The New York Times
February 24, 1958

Cuban Rebels Seize Fangio, Auto Racer

By The Associated Press.

HAVANA, Feb. 23--Cuban rebels kidnapped Juan Manuel Fangio, Argentine world autoracing champion, from his hotel in downtown Havana at gunpoint tonight.

The unmasked men entered the lobby of the Lincoln Hotel while Senor Fangio was talking with three racing associates.  One man guarded the doorway.  The other walked up and stuck a pistol into Senor Fangio's back and ordered him out.

The five-time winner of the world's automobile racing championship was quickly bundled into a waiting automobile, which moved off at high speed.

The rebel movement led by Fidel Castro immediately announced its responsibility for the kidnapping.  A rebel spokesman telephoned news agencies and said Senor Fangio had been abducted by the rebels.  The Cuban refused to say what would be done with the driver.

The police started an intensive hunt for the kidnappers.  They assigned squads to guard the twenty-four other internationally known racing drivers here for Cuba's Gran Premio auto race tomorrow.

The 46-year-old world champion, a heavy favorite in the race, had just returned to the hotel after making the fastest trial run on the Malecon racing course in his Maserati car.  He was kidnapped at 8:55 P.M.

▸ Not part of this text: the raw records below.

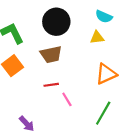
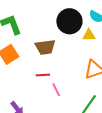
black circle: (56, 22) -> (69, 21), moved

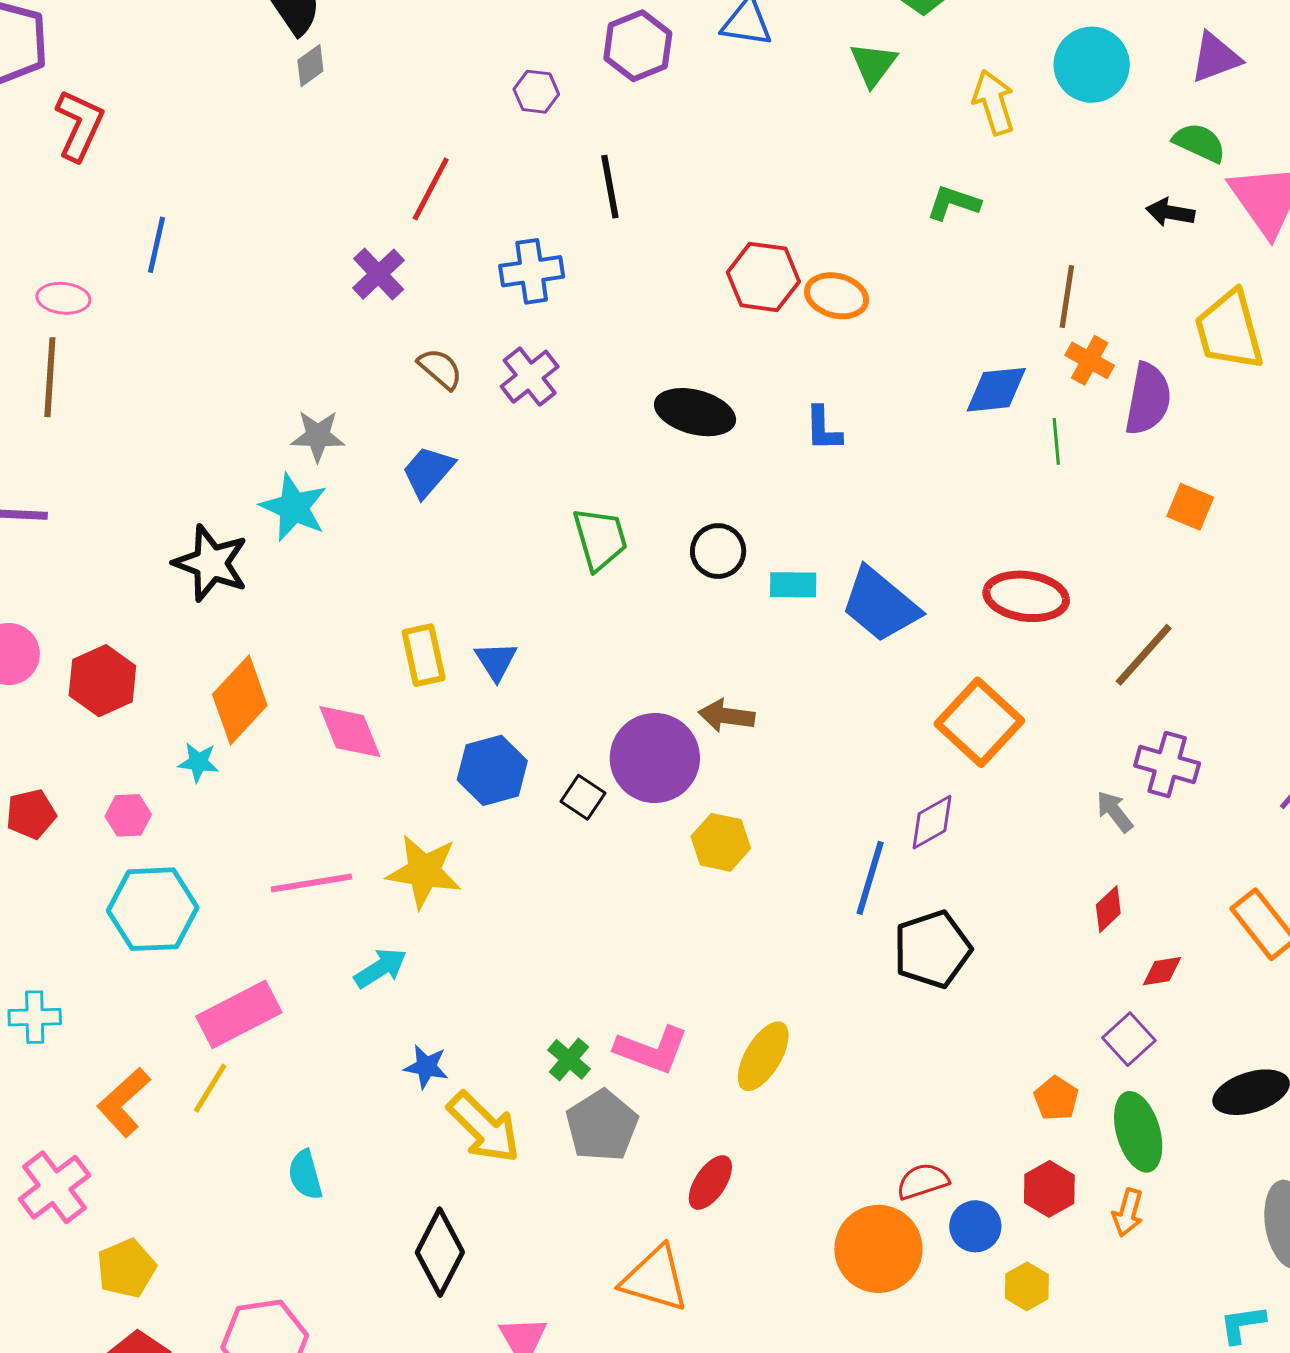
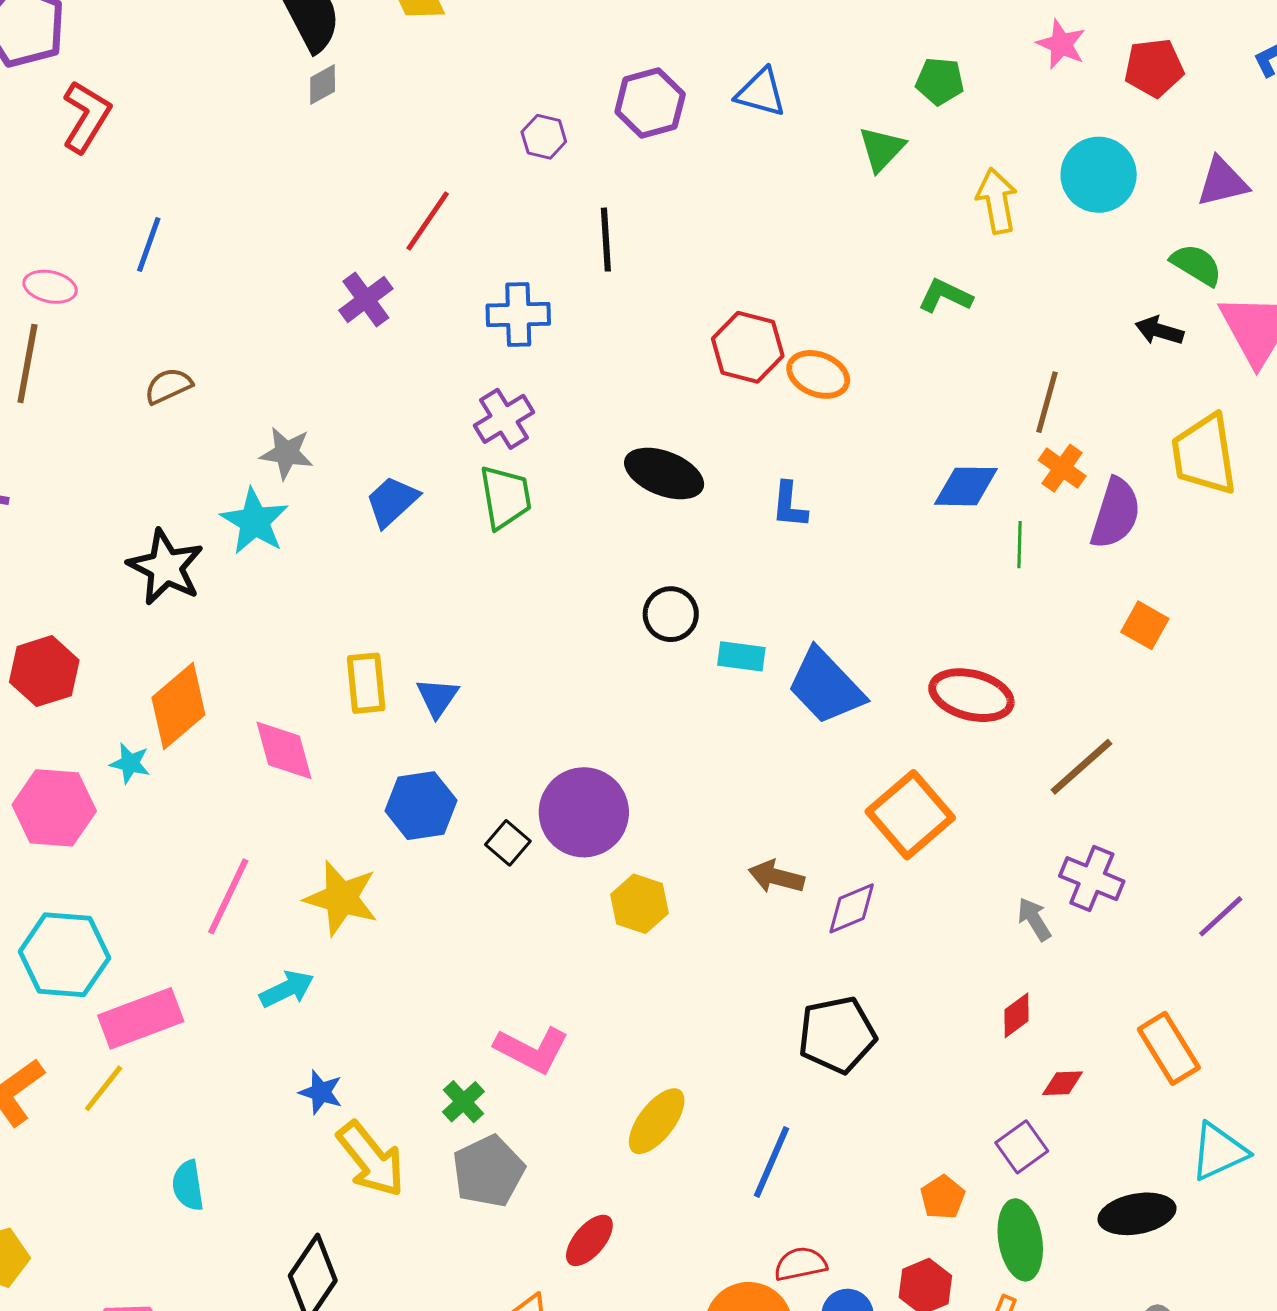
brown semicircle: (440, 369) -> (168, 386), moved, turned -72
green trapezoid: (600, 539) -> (505, 497), moved
brown arrow: (727, 716) -> (776, 877), moved
pink hexagon: (128, 815) -> (54, 808), size x1.8
blue line: (870, 878) -> (771, 1162), moved
pink line: (311, 883) -> (228, 896), turned -62
cyan hexagon: (153, 909) -> (64, 955), moved
pink L-shape: (652, 1050) -> (532, 1050), moved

Nello Ugolini, director of the Maserati automobile manufacturing plant, said he and two others had been talking with Senor Fangio at the time.  The others were the champion's mechanic, Guarino Betochy, and Guerino Guerini, a racing driver.

Marcello Gambertone, who is Senor Fangio's representative in Cuba, was called by hotel employees after the racing champion had been abducted.  Senor Gambertone then informed the police.

The police and the National Sports Commission declined to discuss the champion's disappearance was being made in rebel haunts in Havana.

Rebels Warned Populace

Rebel terrorists for the last three days have been circulating bulletins warning Cubans to stay off the streets and away from public spectacles.  They also hinted at bombings or other acts of sabotage and that a general strike possibly would be called shortly.

The rebels have been opposing big sports events, saying that the Government should instead be  concentrating on providing jobs for the 500,000 unemployed.

Supporters of Fidel Castro, the rebel leader, have been waging a fourteen-month-old campaign against the Government of President Fulgencio Batista.  Their drive recently has been stepped up, apparently in an effort to disrupt the Cuban election scheduled for June 1.

Most of the fighting and more violent outbreaks have been centered around the rebels' mountain stronghold in Oriente Province, but bombing and sabotage have extended across Cuba and into Havana itself.

Senor Fangio is a sports idol in his native Argentina.  He is widely known in Europe, having met and beaten European drivers on their home grounds.

In most of his triumphs during recent years he has driven an Italian-built  Maserati.  He originally was a member of the Maserati factory team.  When that company discontinued its sponsorship of a racing team last year, he drove privately owned Maseratis.

Senor Fangio, a conservative driver who knows just how to pace himself and his machine to wind up winner, won the twelve-hour Grand Prix of Endurance at Sebring, Fla., in 1955 and 1957.

There has been talk that he might enter the 1958 Indianapolis 500, which most foreign drivers pass up.  The men who ride the Grand Prix circuit with its twisting road courses drive cars that are not suited to a big oval track like the Indianapolis Speedway.

Senor Fangio, son of a plasterer who migrated from Italy to Argentina, began working in a garage when he was 11 and drove his first race at 23.